Hate Crime is a Redundant, Repetitive Term
As I mentioned in my previous post, I have been reading Omer Bartov's Mirrors of Destruction. Bartov says that there should be a distinction between the Soviet Gulags and the Nazi death camps. This comes, as he says, from a "failure to distinguish between racial genocide and political persecutions" (p. 173). I ask, "Is one worse than the other?"
Is mass murder by the Soviets of political dissidents some how more noble than the Nazi killings of Jews because of their Jewishness? While the Soviets were not motivated by racial motives, they killed as many people as, if not more than, the Nazis.
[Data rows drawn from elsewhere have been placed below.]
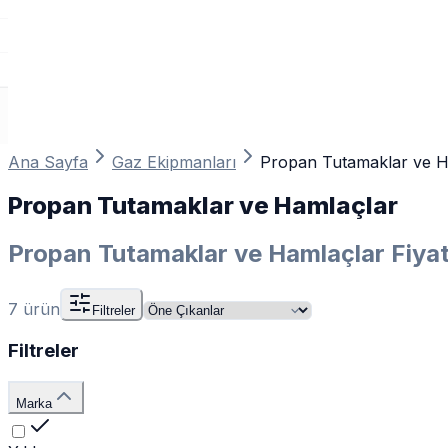
Ana Sayfa
Gaz Ekipmanları
Propan Tutamaklar ve H
Propan Tutamaklar ve Hamlaçlar
Propan Tutamaklar ve Hamlaçlar Fiyat
7
ürün
Filtreler
Filtreler
Marka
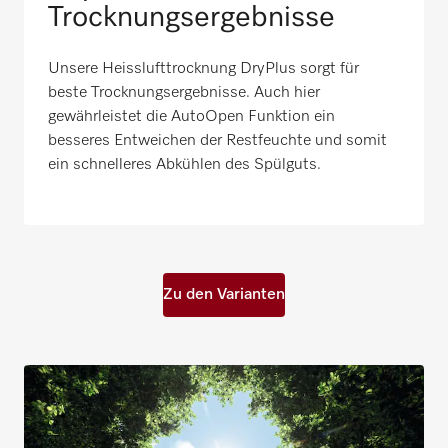
Trocknungsergebnisse
Unsere Heisslufttrocknung DryPlus sorgt für
beste Trocknungsergebnisse. Auch hier
gewährleistet die AutoOpen Funktion ein
besseres Entweichen der Restfeuchte und somit
ein schnelleres Abkühlen des Spülguts.
Zu den Varianten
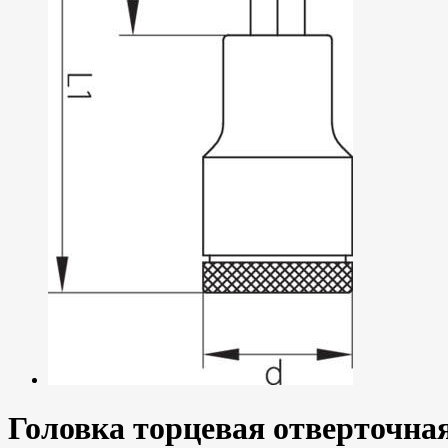
Головка торцевая отверточна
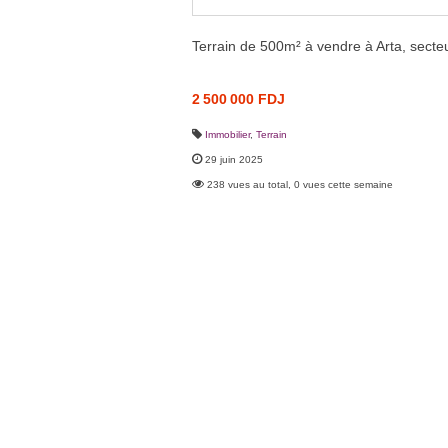
Terrain de 500m² à vendre à Arta, secteur
2 500 000 FDJ
Immobilier
,
Terrain
29 juin 2025
238 vues au total, 0 vues cette semaine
It is easy to say the Nazis were worse, but in doing so, we somehow saying the Soviets were better. I cannot buy that.
In our city, we had a recent "hate crime"--a term that is ridiculous because it is redundant. A white man approached an interracial couple (white woman, black man) in a store parking lot. He apparently uttered some racial slur and fired a gun. Many were up in arms about this "hate crime." I ask, "Would it have been better if he had criticized the car they were driving and fired a gun?" Is the murder or assault of someone worse because they are attacked because of their ethnicity, or for some other reason.
This brings me back to the idea of a "hate crime." Is there such a thing as a "love crime"? Is not all crime motivated by--or at least facilitated by--hate? If we truly love someone, we will not violate them or their property.